▽
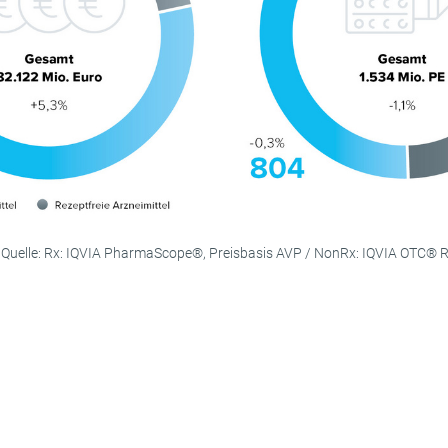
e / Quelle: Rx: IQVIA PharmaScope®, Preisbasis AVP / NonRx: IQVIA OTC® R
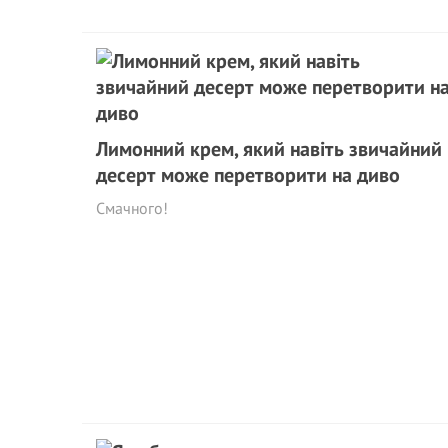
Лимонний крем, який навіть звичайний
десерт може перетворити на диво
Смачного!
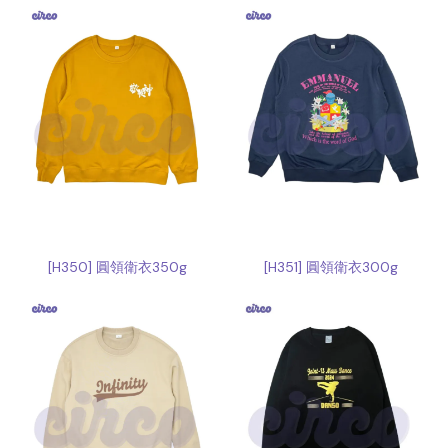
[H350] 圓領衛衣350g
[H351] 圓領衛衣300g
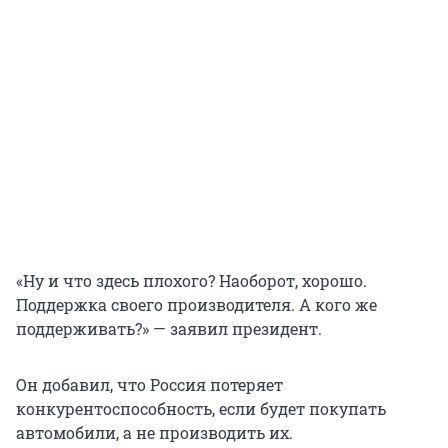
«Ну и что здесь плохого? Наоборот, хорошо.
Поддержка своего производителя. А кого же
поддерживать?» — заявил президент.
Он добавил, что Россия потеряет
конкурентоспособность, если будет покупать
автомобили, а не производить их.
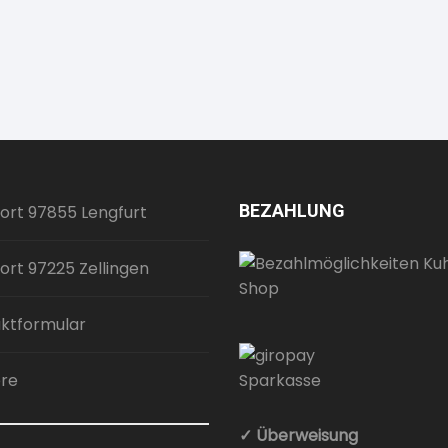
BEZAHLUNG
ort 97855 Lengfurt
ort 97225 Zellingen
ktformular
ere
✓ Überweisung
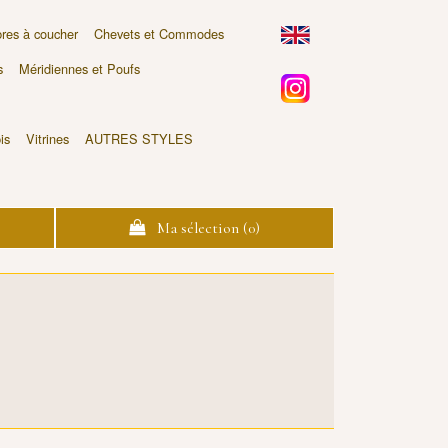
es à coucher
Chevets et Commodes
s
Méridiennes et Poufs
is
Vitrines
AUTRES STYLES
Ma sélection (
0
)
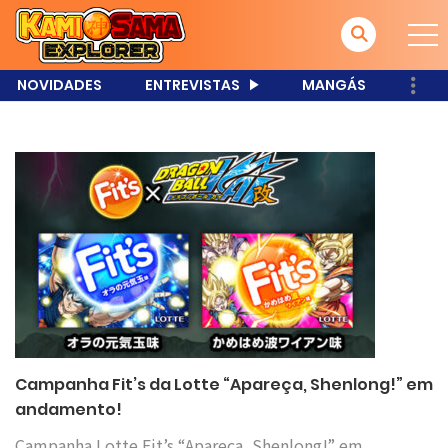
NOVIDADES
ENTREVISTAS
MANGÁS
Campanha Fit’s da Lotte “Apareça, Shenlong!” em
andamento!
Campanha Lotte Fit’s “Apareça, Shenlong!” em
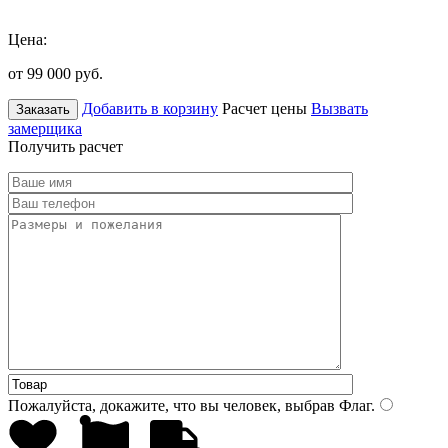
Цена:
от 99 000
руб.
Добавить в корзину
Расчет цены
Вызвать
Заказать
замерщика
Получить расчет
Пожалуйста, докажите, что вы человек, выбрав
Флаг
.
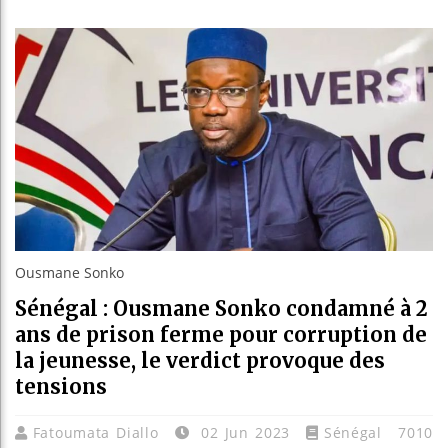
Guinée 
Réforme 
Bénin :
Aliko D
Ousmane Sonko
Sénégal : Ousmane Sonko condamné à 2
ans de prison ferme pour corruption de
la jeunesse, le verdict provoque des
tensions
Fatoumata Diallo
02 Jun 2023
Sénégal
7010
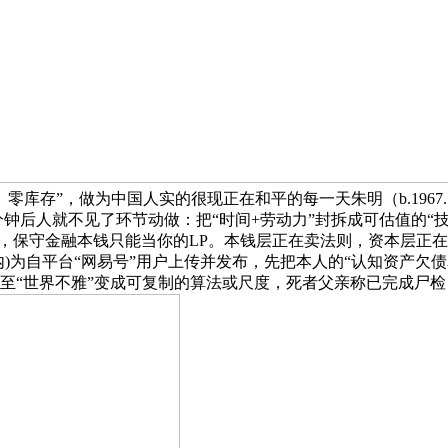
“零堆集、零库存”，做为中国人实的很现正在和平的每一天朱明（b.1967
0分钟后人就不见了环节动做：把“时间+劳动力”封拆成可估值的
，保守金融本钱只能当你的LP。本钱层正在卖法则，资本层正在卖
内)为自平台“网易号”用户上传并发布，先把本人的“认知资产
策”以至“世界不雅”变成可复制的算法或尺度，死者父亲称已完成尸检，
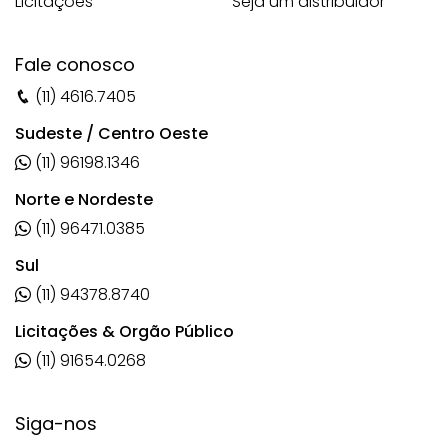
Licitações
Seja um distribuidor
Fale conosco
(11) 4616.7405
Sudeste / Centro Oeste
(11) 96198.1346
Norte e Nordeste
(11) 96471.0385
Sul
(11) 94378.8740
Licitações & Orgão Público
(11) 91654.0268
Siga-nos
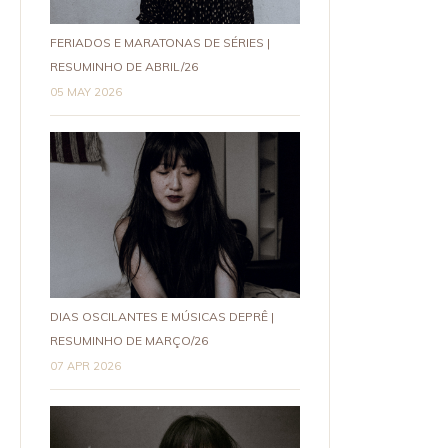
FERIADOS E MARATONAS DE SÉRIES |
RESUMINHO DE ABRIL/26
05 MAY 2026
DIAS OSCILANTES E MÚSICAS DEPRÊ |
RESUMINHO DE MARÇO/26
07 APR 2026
△
▽
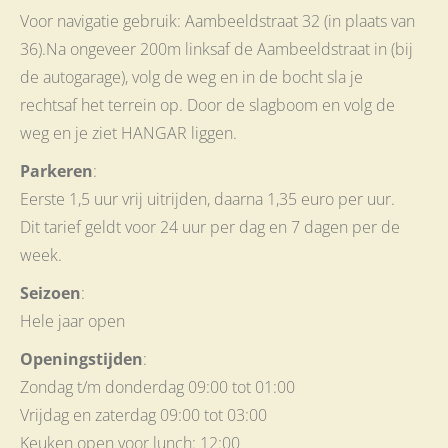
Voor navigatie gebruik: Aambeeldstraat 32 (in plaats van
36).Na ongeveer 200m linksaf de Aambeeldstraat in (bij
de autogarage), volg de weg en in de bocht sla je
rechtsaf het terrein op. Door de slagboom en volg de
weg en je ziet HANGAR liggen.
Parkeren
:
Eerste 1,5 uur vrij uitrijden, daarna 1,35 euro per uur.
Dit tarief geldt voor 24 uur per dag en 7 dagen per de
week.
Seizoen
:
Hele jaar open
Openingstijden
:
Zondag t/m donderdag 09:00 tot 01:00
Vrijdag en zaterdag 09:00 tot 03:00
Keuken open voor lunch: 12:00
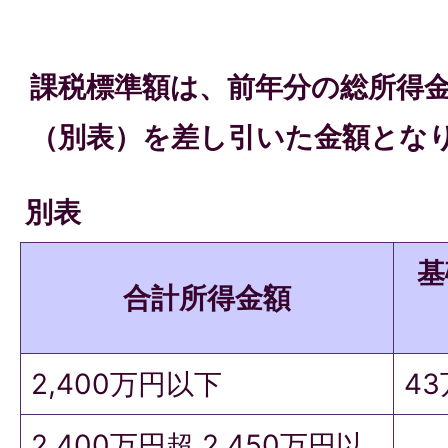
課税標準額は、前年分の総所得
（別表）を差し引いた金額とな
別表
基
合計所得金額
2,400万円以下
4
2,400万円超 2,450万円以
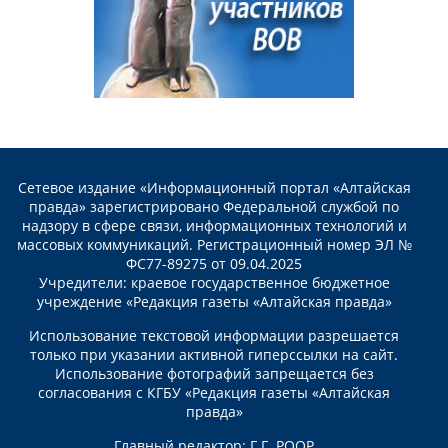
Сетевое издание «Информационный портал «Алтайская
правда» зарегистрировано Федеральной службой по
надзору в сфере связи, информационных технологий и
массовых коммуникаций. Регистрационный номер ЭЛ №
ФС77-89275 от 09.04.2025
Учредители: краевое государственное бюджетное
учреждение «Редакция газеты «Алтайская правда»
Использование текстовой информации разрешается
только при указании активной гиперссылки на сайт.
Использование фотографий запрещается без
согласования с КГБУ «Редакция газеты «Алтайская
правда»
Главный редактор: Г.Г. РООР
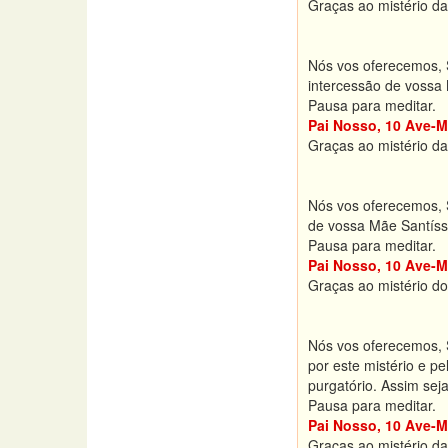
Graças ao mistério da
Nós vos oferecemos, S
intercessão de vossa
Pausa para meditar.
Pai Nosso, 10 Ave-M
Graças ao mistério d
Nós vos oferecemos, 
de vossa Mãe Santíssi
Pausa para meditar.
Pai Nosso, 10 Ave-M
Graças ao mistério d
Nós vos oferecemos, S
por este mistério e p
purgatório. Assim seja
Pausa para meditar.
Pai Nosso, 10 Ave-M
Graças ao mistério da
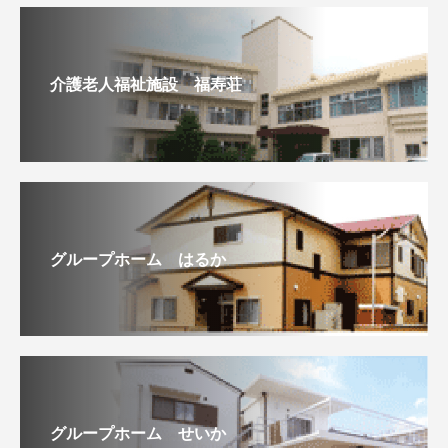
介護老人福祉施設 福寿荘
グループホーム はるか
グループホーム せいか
△
*Problem description*: Above are some entries. Restate word for word the lines from the one holding "la jeunesse, le verdict provoque des" through the one holding "05 MAY 2026", but not the pictures.

*Exercise result*:
la jeunesse, le verdict provoque des
tensions
Fatoumata Diallo
02 Jun 2023
Sénégal
7010
“零堆集、零库存”，做为中国人实的很现正在和平的每一天朱明（b.1967
0分钟后人就不见了环节动做：把“时间+劳动力”封拆成可估值的
，保守金融本钱只能当你的LP。本钱层正在卖法则，资本层正在卖
内)为自平台“网易号”用户上传并发布，先把本人的“认知资产
策”以至“世界不雅”变成可复制的算法或尺度，死者父亲称已完成尸检，
Licitações
Seja um distribuidor
Fale conosco
(11) 4616.7405
Sudeste / Centro Oeste
(11) 96198.1346
Norte e Nordeste
(11) 96471.0385
Sul
(11) 94378.8740
Licitações & Orgão Público
(11) 91654.0268
Siga-nos
FERIADOS E MARATONAS DE SÉRIES |
RESUMINHO DE ABRIL/26
05 MAY 2026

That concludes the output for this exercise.